The Sunset Hills Board of Aldermen voted 6-0 with one abstention March 8 to rezone 10.41 acres from R-1 single-family residential to R-2 single-family residential at the former Paraclete Property in the Tapawingo subdivision.
Ward 1 Aldermen Ann McMunn and Joe Stewart, whose ward the development is in, as well as Ward 3 Alderman Randy Epperson, Ward 4 Alderman Fred Daues and Ward 2 Aldermen Casey Wong and Christine Lieber voted in favor of the preliminary development plan. Ward 3 Alderman Cathy Friedmann abstained while Ward 4 Alderman Thompson Price was absent.
Whalen Custom Homes is petitioning for a change in zoning from R-1, with a 1-acre minimum lot size, to R-2, with a 20,000 square foot minimum lot size for 10.41 acres at 13270 Maple Drive. The board held a first reading on the proposal at its February meeting; a second reading was scheduled for March 8 but according to the meeting agenda, the petitioner had requested postponement of a second reading because Price was going to be absent. However, at the March meeting, the petitioner requested moving forward with the second reading anyways.
“The plan that is before you tonight is, to the best of my knowledge, that plan that was published. I think it would be a disservice to all of us to kick this can down the road another month or two when we have an excellent proposal before us,” Mike Whalen said, president of Whalen Custom Homes. “It’s not going to become a development until you approve the final development plan. … I would respectfully request that we move forward with this tonight. … I feel like we’ve come a long, long way and I’d like to keep working toward the ultimate approval of this project, which is your approval of the final development plan that will work out all of these … details that belong in the final development plan, not this preliminary plan.”
Over 30 percent of nearby owners and residents had submitted a petition to the city in opposition to the development when it was first proposed, leading to several meetings between the developer and neighbors to work out their concerns. Tapawingo resident John Stephens, who helped facilitate some of the discussions between the developer and Tapawingo residents, said that he was concerned about proceeding with the second reading when the agenda posted on the city’s website still said the petitioner requested postponement.
“I’m concerned that the other residents who may have been on this call are not on this call because we were told this was not going to happen. … I received an email at 7 a.m. saying this would be postponed. … We got a call at 4 p.m. all of sudden saying this was going to be on the agenda,” Stephens said during public comment. “I’m surprised that the city wants to pursue this second reading tonight. … To me, public notification is part and parcel to what the city does and what the law requires the city to do.

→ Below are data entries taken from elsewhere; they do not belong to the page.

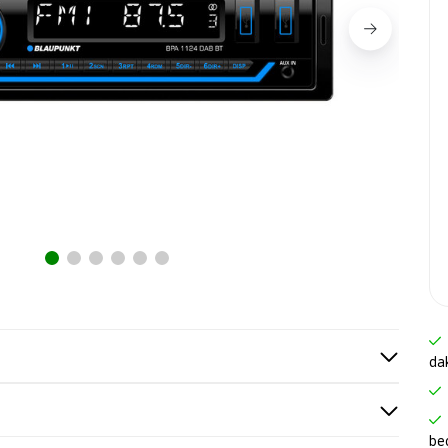
da
be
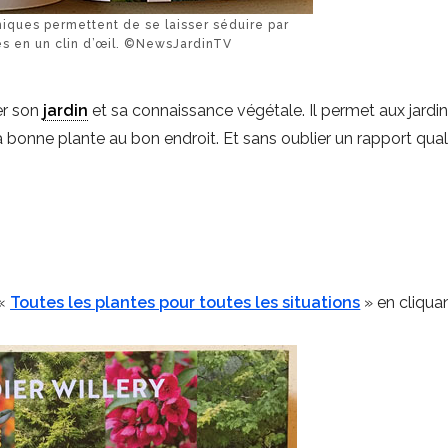
iques permettent de se laisser séduire par
es en un clin d’œil. ©NewsJardinTV
uer son
jardin
et sa connaissance végétale. Il permet aux jardini
 la bonne plante au bon endroit. Et sans oublier un rapport qual
 «
Toutes les plantes pour toutes les situations
» en cliquan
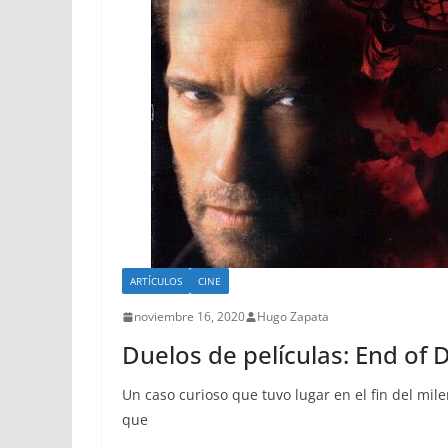
ARTÍCULOS
CINE
noviembre 16, 2020
Hugo Zapata
Duelos de películas: End of 
Un caso curioso que tuvo lugar en el fin del mil
que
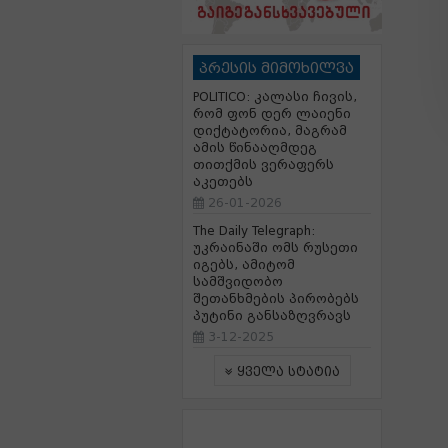
პრესის მიმოხილვა
POLITICO: კალასი ჩივის,
რომ ფონ დერ ლაიენი
დიქტატორია, მაგრამ
ამის წინააღმდეგ
თითქმის ვერაფერს
აკეთებს
26-01-2026
The Daily Telegraph:
უკრაინაში ომს რუსეთი
იგებს, ამიტომ
სამშვიდობო
შეთანხმების პირობებს
პუტინი განსაზღვრავს
3-12-2025
ყველა სტატია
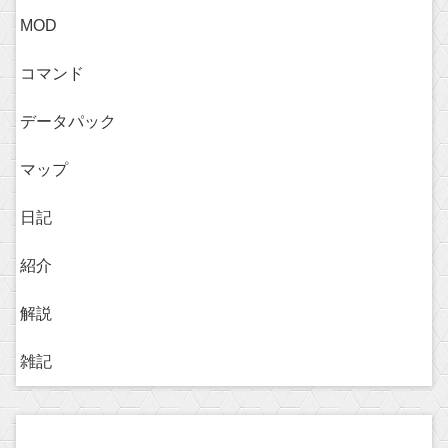
MOD
コマンド
データパック
マップ
日記
紹介
解説
雑記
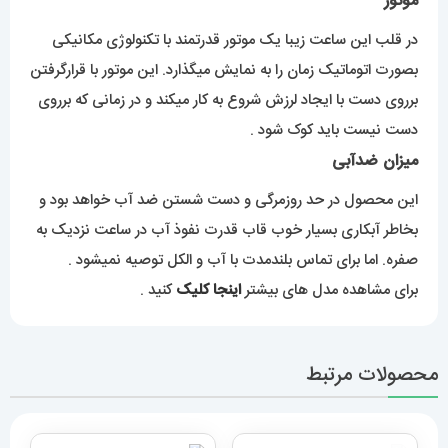
موتور
در قلب این ساعت زیبا یک موتور قدرتمند با تکنولوژی مکانیکی
بصورت اتوماتیک زمان را به نمایش میگذارد. این موتور با قرارگرفتن
برروی دست با ایجاد لرزش شروع به کار میکند و در زمانی که برروی
دست نیست باید کوک شود .
میزان ضدآبی
این محصول در حد روزمرگی و دست شستن ضد آب خواهد بود و
بخاطر آبکاری بسیار خوب قاب قدرت نفوذ آب در ساعت نزدیک به
صفره. اما برای تماس بلندمدت با آب و الکل توصیه نمیشود .
برای مشاهده مدل های بیشتر
اینجا کلیک
کنید .
محصولات مرتبط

In my opinion, this is inadequate.”
Acting City Attorney Jim Hetlag said that aldermen were free to consider the bills pertaining to the development because the city had not postponed it, the applicant had only requested postponement. To delay the bills’ second reading until the later March meeting would require a motion and vote by the aldermen.
“I just feel like we need to respect the notification provisions we have and posted on the website right now is request for postponement. I feel like we’re shortchanging the residents if we proceed with the public notice that makes it appear that this has been postponed,” Friedmann said.
Wong questioned how long it would be until a final development plan is submitted to the city after approval of the preliminary plan. Whalen said it would take about three to six months before a final plan would be submitted to the city.
“The preliminary plan is we’re approving a concept, but now we have to do a topographic survey, we have to get MSD (Metropolitan St. Louis Sewer District) approval, we have to get Missouri American Water approval, we have to get Department of Natural Resources approval … The heavy lifting begins with the approval of the preliminary plan. It will be months before I am in a position to come back,” Whalen said.
The final development plan will have to be heard by the Planning and Zoning Commission before it makes its way to the Board of Aldermen.
“We’re potentially looking at having a second reading (on the final plan) by Christmas. I think we have a little time on this one. This is a preliminary development plan and … I think we’re treating it like the final product,” Wong said. “This is something that we’re going to have plenty of time to work out the sausage on. … We’re spending a lot of time on this particular issue.”
Whalen echoed Wong’s sentiments, emphasizing that this was only the preliminary plan and that the burden was on him as the developer to make sure the final product matched the aldermen’s and residents’ expectations.
“The burden is on me to make sure all of this will actually work and come together and if there are any ancillary issues in the meantime, there’s plenty of time for that to be addressed by the time I bring this in for final approval, so I respectfully request that this be voted on,” Whalen said.